IL-17 Attenuates Degradation of ARE-mRNAs by Changing the Cooperation between AU-Binding Proteins and microRNA16

Interleukin 17A (IL-17), a mediator implicated in chronic and severe inflammatory diseases, enhances the production of pro-inflammatory mediators by attenuating decay of the encoding mRNAs. The decay of many of these mRNAs depends on proteins (AUBps) that target AU-rich elements in the 3′-untranslated region of mRNAs and facilitate either mRNA decay or stabilization. Here we show that AUBps and the target mRNA assemble in a novel ribonucleoprotein complex in the presence of microRNA16 (miR16), which leads to the degradation of the target mRNA. Notably, IL-17 attenuates miR16 expression and promotes the binding of stabilizing AUBps over that of destabilizing AUBps, reducing mRNA decay. These findings indicate that miR16 independently of a seed sequence, directs the competition between degrading and stabilizing AUBps for target mRNAs. Since AUBps affect expression of about 8% of the human transcriptome and miR16 is ubiquitously expressed, IL-17 may in addition to inflammation affect many other cellular processes.Author Summary: Inflammation is driven by inflammatory mediators. Interleukin 17A (IL-17) is implicated in chronic and severe inflammation and exaggerates production of inflammatory mediators. This is due, at least in part, to the IL-17-attenuated degradation of mRNAs encoding these inflammatory mediators, but the underlying mechanism has remained elusive. Most of these mRNAs contain AU-rich elements in their 3′-untranslated region and are targeted by AU-binding proteins (AUBps) that promote either mRNA degradation or stabilization. Here we show that IL-17 directs the AU-mediated mRNA degradation (AMD pathway) by modulating the interaction of degrading and stabilizing AUBps via microRNA16 (miR16).
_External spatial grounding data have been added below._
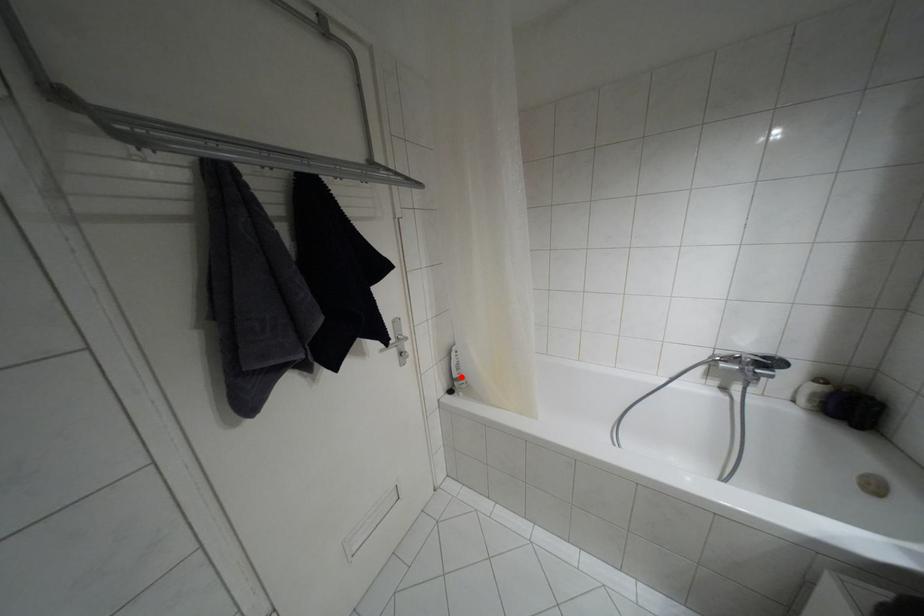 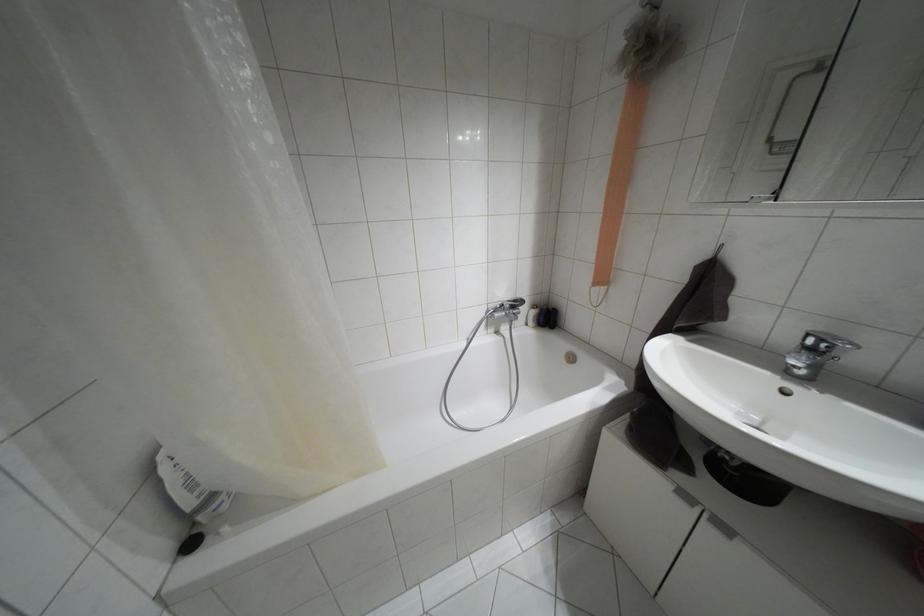 Question: I am providing you with two images of the same scene from different viewpoints. Given a red point in image1, look at the same physical point in image2. Is it:

Choices:
 (A) Closer to the viewpoint
 (B) Farther from the viewpoint

Answer: (A) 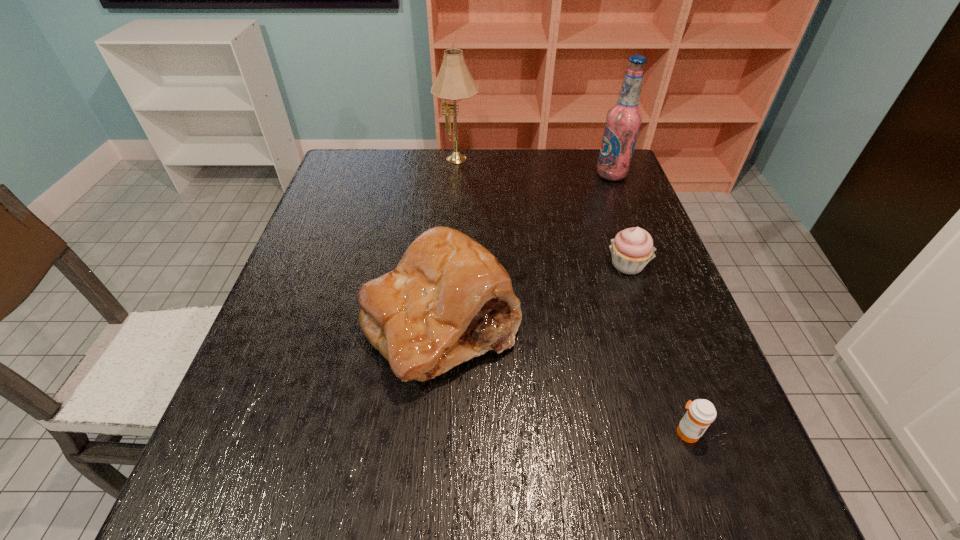 Find the location of a particular element. The image size is (960, 540). vacant space at the right edge is located at coordinates (586, 205).

In the image, there is a desktop. Where is `vacant space at the far left corner`? The height and width of the screenshot is (540, 960). vacant space at the far left corner is located at coordinates (368, 177).

Where is `free space at the near right corner`? This screenshot has width=960, height=540. free space at the near right corner is located at coordinates (752, 516).

Find the location of a particular element. The image size is (960, 540). free space that is in between the fourth tallest object and the nearest object is located at coordinates (657, 348).

The image size is (960, 540). I want to click on unoccupied area between the alcohol and the cupcake, so click(619, 220).

Where is `vacant space that is in between the bread and the cupcake`? The height and width of the screenshot is (540, 960). vacant space that is in between the bread and the cupcake is located at coordinates (534, 294).

The height and width of the screenshot is (540, 960). What are the coordinates of `unoccupied area between the nearest object and the bread` in the screenshot? It's located at (564, 377).

Identify the location of unoccupied position between the lampshade and the medicine. This screenshot has width=960, height=540. (572, 296).

Identify the location of vacant area that lies between the third shortest object and the cupcake. The width and height of the screenshot is (960, 540). (534, 294).

The image size is (960, 540). Identify the location of unoccupied area between the third shortest object and the shortest object. (564, 377). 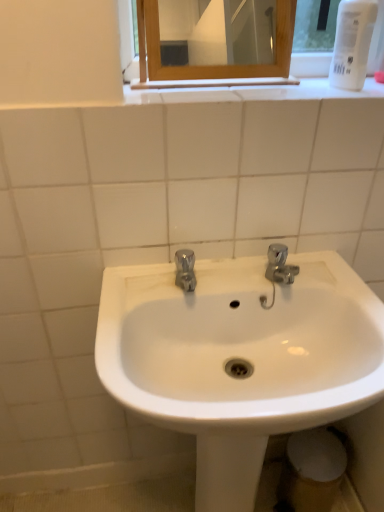 Question: Is white plastic bottle at upper right not within polished chrome faucet at center?

Choices:
 (A) no
 (B) yes

Answer: (B)

Question: Is polished chrome faucet at center completely or partially inside white plastic bottle at upper right?

Choices:
 (A) no
 (B) yes

Answer: (A)

Question: Is the position of white plastic bottle at upper right more distant than that of polished chrome faucet at center?

Choices:
 (A) no
 (B) yes

Answer: (A)

Question: Does white plastic bottle at upper right have a smaller size compared to polished chrome faucet at center?

Choices:
 (A) no
 (B) yes

Answer: (A)

Question: Is white plastic bottle at upper right positioned in front of polished chrome faucet at center?

Choices:
 (A) yes
 (B) no

Answer: (A)

Question: Relative to white glossy sink at center, is white plastic bottle at upper right in front or behind?

Choices:
 (A) front
 (B) behind

Answer: (B)

Question: From a real-world perspective, relative to white glossy sink at center, is white plastic bottle at upper right vertically above or below?

Choices:
 (A) above
 (B) below

Answer: (A)

Question: From the image's perspective, is white plastic bottle at upper right located above or below white glossy sink at center?

Choices:
 (A) above
 (B) below

Answer: (A)

Question: Based on their sizes in the image, would you say white plastic bottle at upper right is bigger or smaller than white glossy sink at center?

Choices:
 (A) big
 (B) small

Answer: (B)

Question: In terms of height, does wooden-framed mirror at upper center look taller or shorter compared to white plastic bottle at upper right?

Choices:
 (A) tall
 (B) short

Answer: (B)

Question: From a real-world perspective, is wooden-framed mirror at upper center physically located above or below white plastic bottle at upper right?

Choices:
 (A) above
 (B) below

Answer: (B)

Question: From the image's perspective, is wooden-framed mirror at upper center above or below white plastic bottle at upper right?

Choices:
 (A) below
 (B) above

Answer: (A)

Question: Based on their positions, is wooden-framed mirror at upper center located to the left or right of white plastic bottle at upper right?

Choices:
 (A) left
 (B) right

Answer: (A)

Question: Considering their positions, is polished chrome faucet at center located in front of or behind white plastic bottle at upper right?

Choices:
 (A) behind
 (B) front

Answer: (A)

Question: Considering the positions of polished chrome faucet at center and white plastic bottle at upper right in the image, is polished chrome faucet at center wider or thinner than white plastic bottle at upper right?

Choices:
 (A) wide
 (B) thin

Answer: (B) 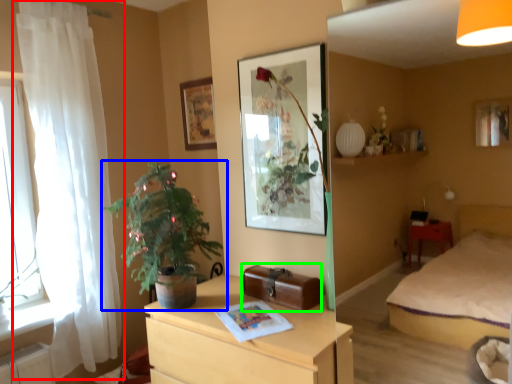 Question: Estimate the real-world distances between objects in this image. Which object is closer to curtain (highlighted by a red box), houseplant (highlighted by a blue box) or luggage (highlighted by a green box)?

Choices:
 (A) houseplant
 (B) luggage

Answer: (A) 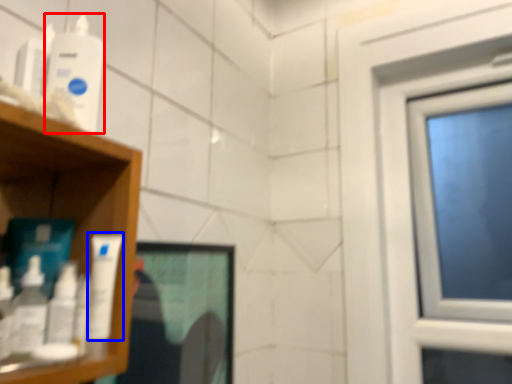 Question: Among these objects, which one is farthest to the camera, mouthwash (highlighted by a red box) or mouthwash (highlighted by a blue box)?

Choices:
 (A) mouthwash
 (B) mouthwash

Answer: (A) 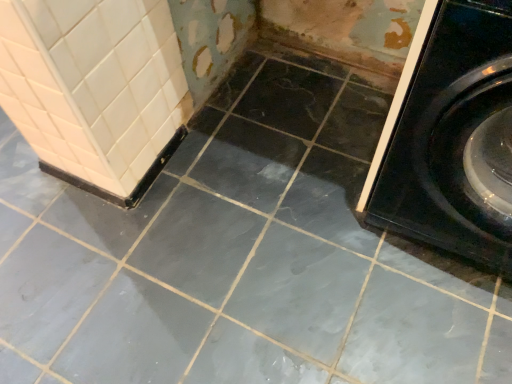 This screenshot has height=384, width=512. Find the location of `black glossy washing machine at right`. black glossy washing machine at right is located at coordinates (451, 136).

What do you see at coordinates (451, 136) in the screenshot? The width and height of the screenshot is (512, 384). I see `black glossy washing machine at right` at bounding box center [451, 136].

The height and width of the screenshot is (384, 512). Identify the location of black glossy washing machine at right. (451, 136). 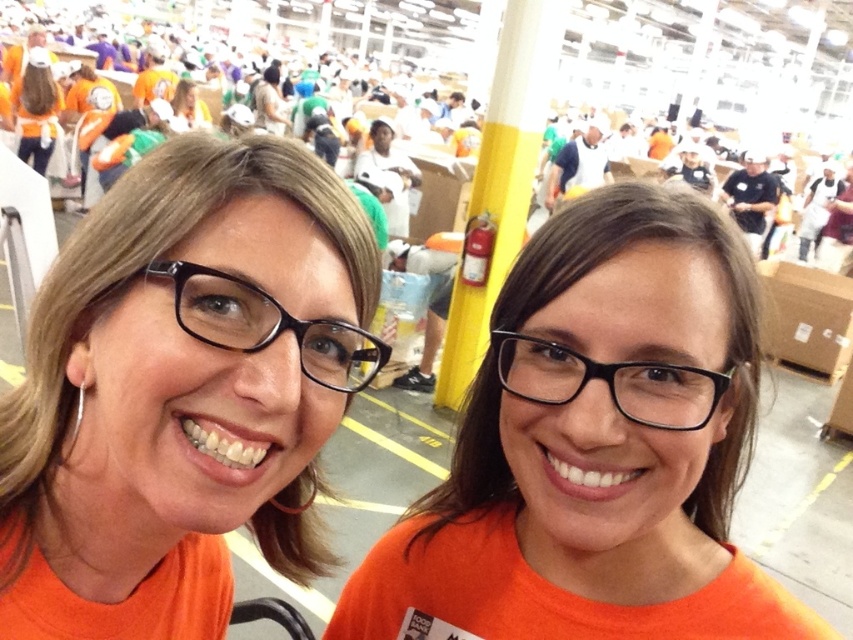 Is point (775, 627) farther from camera compared to point (22, 116)?

No, it is in front of (22, 116).

Who is lower down, orange matte shirt at center or matte orange shirt at upper left?

orange matte shirt at center is below.

Is point (614, 438) in front of point (48, 145)?

Yes, point (614, 438) is in front of point (48, 145).

Where is `orange matte shirt at center`? orange matte shirt at center is located at coordinates (595, 449).

Is black plastic glasses at left wider than matte orange shirt at upper left?

No.

Based on the photo, does black plastic glasses at left appear on the left side of matte orange shirt at upper left?

In fact, black plastic glasses at left is to the right of matte orange shirt at upper left.

Between point (221, 312) and point (51, 76), which one is positioned behind?

Point (51, 76)

Image resolution: width=853 pixels, height=640 pixels. I want to click on black plastic glasses at left, so click(x=267, y=324).

Does orange matte/softobject at left appear over black plastic glasses at center?

No.

At what (x,y) coordinates should I click in order to perform the action: click on orange matte/softobject at left. Please return your answer as a coordinate pair (x, y). The image size is (853, 640). Looking at the image, I should click on (173, 385).

Locate an element on the screen. orange matte/softobject at left is located at coordinates (173, 385). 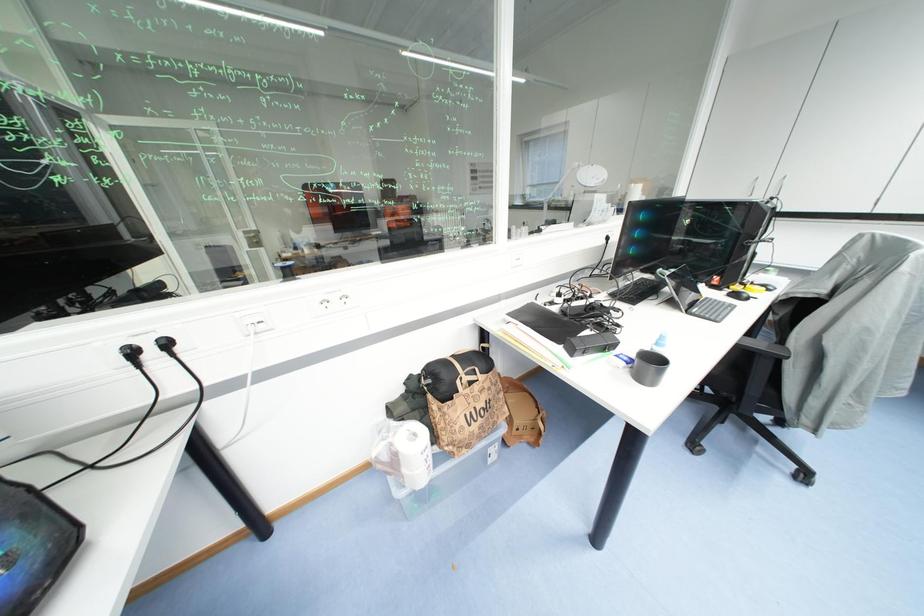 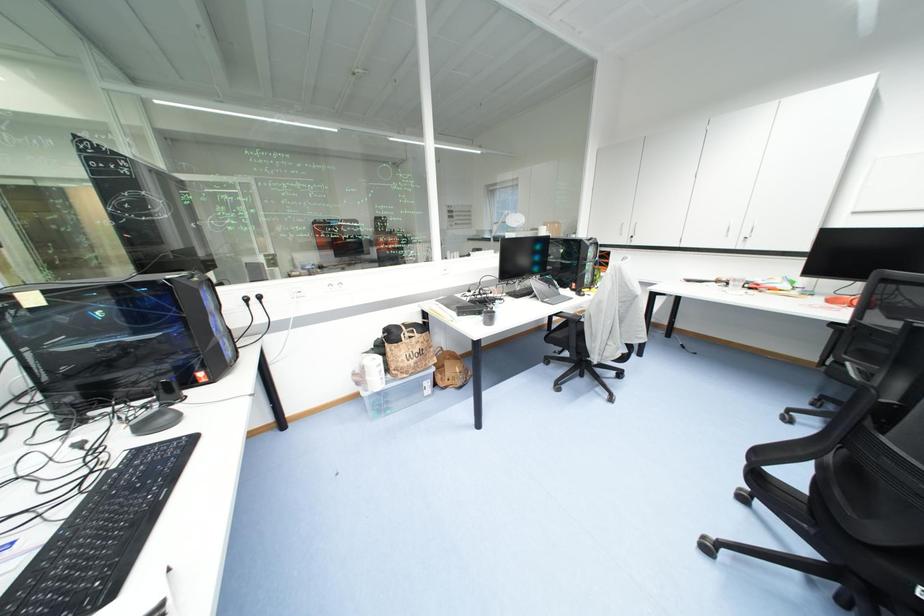 Question: The first image is from the beginning of the video and the second image is from the end. How did the camera likely rotate when shooting the video?

Choices:
 (A) Left
 (B) Right
 (C) Up
 (D) Down

Answer: (C) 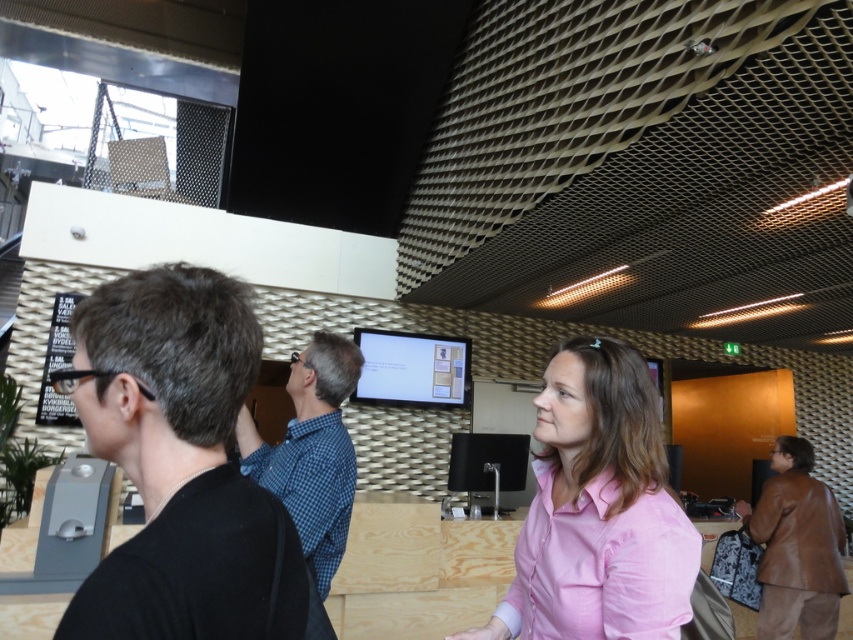 Question: Which object is the closest to the brown leather jacket at lower right?

Choices:
 (A) blue checkered shirt at center
 (B) matte white monitor at center
 (C) black matte shirt at left

Answer: (B)

Question: Is pink fabric shirt at center smaller than blue checkered shirt at center?

Choices:
 (A) no
 (B) yes

Answer: (B)

Question: Which of the following is the farthest from the observer?

Choices:
 (A) click(x=167, y=636)
 (B) click(x=332, y=385)

Answer: (B)

Question: Which of the following is the closest to the observer?

Choices:
 (A) matte white monitor at center
 (B) black matte shirt at left

Answer: (B)

Question: Does pink fabric shirt at center appear under blue checkered shirt at center?

Choices:
 (A) no
 (B) yes

Answer: (B)

Question: From the image, what is the correct spatial relationship of black matte shirt at left in relation to brown leather jacket at lower right?

Choices:
 (A) left
 (B) right

Answer: (A) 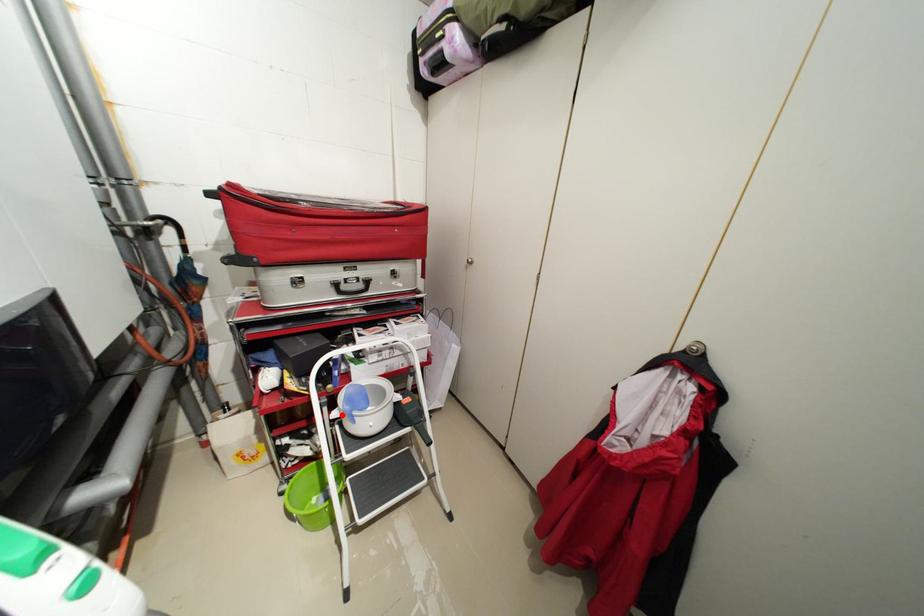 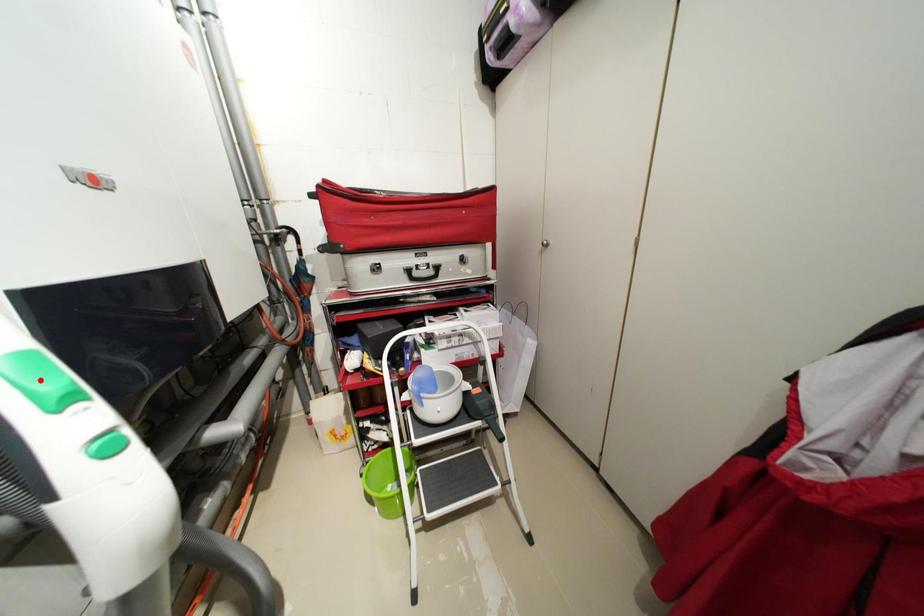 I am providing you with two images of the same scene from different viewpoints. A red point is marked on the first image and another point is marked on the second image. Are the points marked in image1 and image2 representing the same 3D position?

No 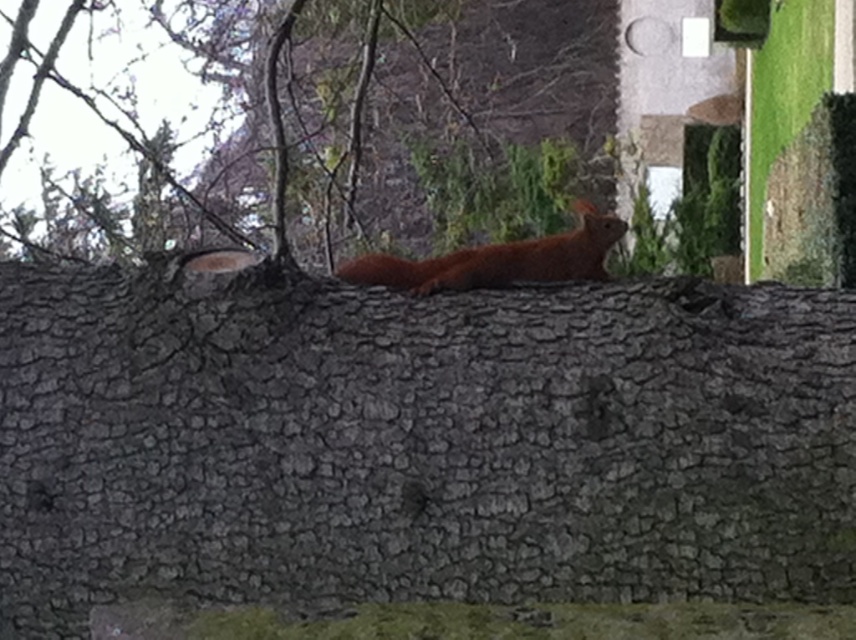 Question: Is cracked bark tree trunk at center to the right of shiny reddish-brown squirrel at center from the viewer's perspective?

Choices:
 (A) yes
 (B) no

Answer: (B)

Question: Which point is farther to the camera?

Choices:
 (A) (810, 376)
 (B) (520, 250)

Answer: (B)

Question: From the image, what is the correct spatial relationship of cracked bark tree trunk at center in relation to shiny reddish-brown squirrel at center?

Choices:
 (A) below
 (B) above

Answer: (A)

Question: Which of the following is the farthest from the observer?

Choices:
 (A) cracked bark tree trunk at center
 (B) shiny reddish-brown squirrel at center

Answer: (B)

Question: Is cracked bark tree trunk at center closer to camera compared to shiny reddish-brown squirrel at center?

Choices:
 (A) yes
 (B) no

Answer: (A)

Question: Which point appears farthest from the camera in this image?

Choices:
 (A) (738, 312)
 (B) (462, 253)

Answer: (B) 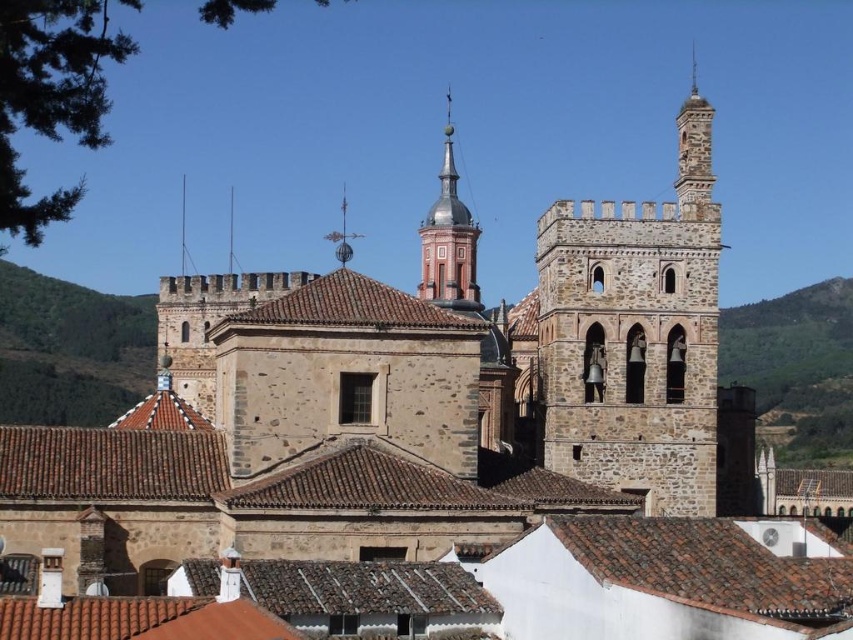 Who is higher up, smooth red brick tower at center or polished silver spire at center?

smooth red brick tower at center

Can you confirm if smooth red brick tower at center is positioned to the right of polished silver spire at center?

Correct, you'll find smooth red brick tower at center to the right of polished silver spire at center.

I want to click on smooth red brick tower at center, so click(450, 241).

Can you confirm if stone textured spire at upper right is smaller than polished silver spire at center?

No, stone textured spire at upper right is not smaller than polished silver spire at center.

The image size is (853, 640). Identify the location of stone textured spire at upper right. (693, 150).

Does stone tower at center appear on the left side of stone textured spire at upper right?

Correct, you'll find stone tower at center to the left of stone textured spire at upper right.

Looking at this image, is stone tower at center to the right of stone textured spire at upper right from the viewer's perspective?

No, stone tower at center is not to the right of stone textured spire at upper right.

Where is `stone tower at center`? The width and height of the screenshot is (853, 640). stone tower at center is located at coordinates (635, 333).

You are a GUI agent. You are given a task and a screenshot of the screen. Output one action in this format:
    pyautogui.click(x=<x>, y=<y>)
    Task: Click on the stone tower at center
    The width and height of the screenshot is (853, 640).
    Given the screenshot: What is the action you would take?
    pyautogui.click(x=635, y=333)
Whereas microRNAs target mRNAs to the RISC pathway for degradation by binding to a seed sequence, miR16 drives degradation by the AMD pathway without an apparent seed sequence. Transcriptome analyses have revealed that the expression of 8% of all eukaryotic transcripts is dependent on the AMD pathway. Therefore, the impact of IL-17 on inflammatory diseases may extend beyond the production of inflammatory mediators to processes like tissue repair, cell cycle, etc. In addition, targeting AUBp and/or miR16 may provide a novel therapeutic option to combat the IL-17 axis of inflammation.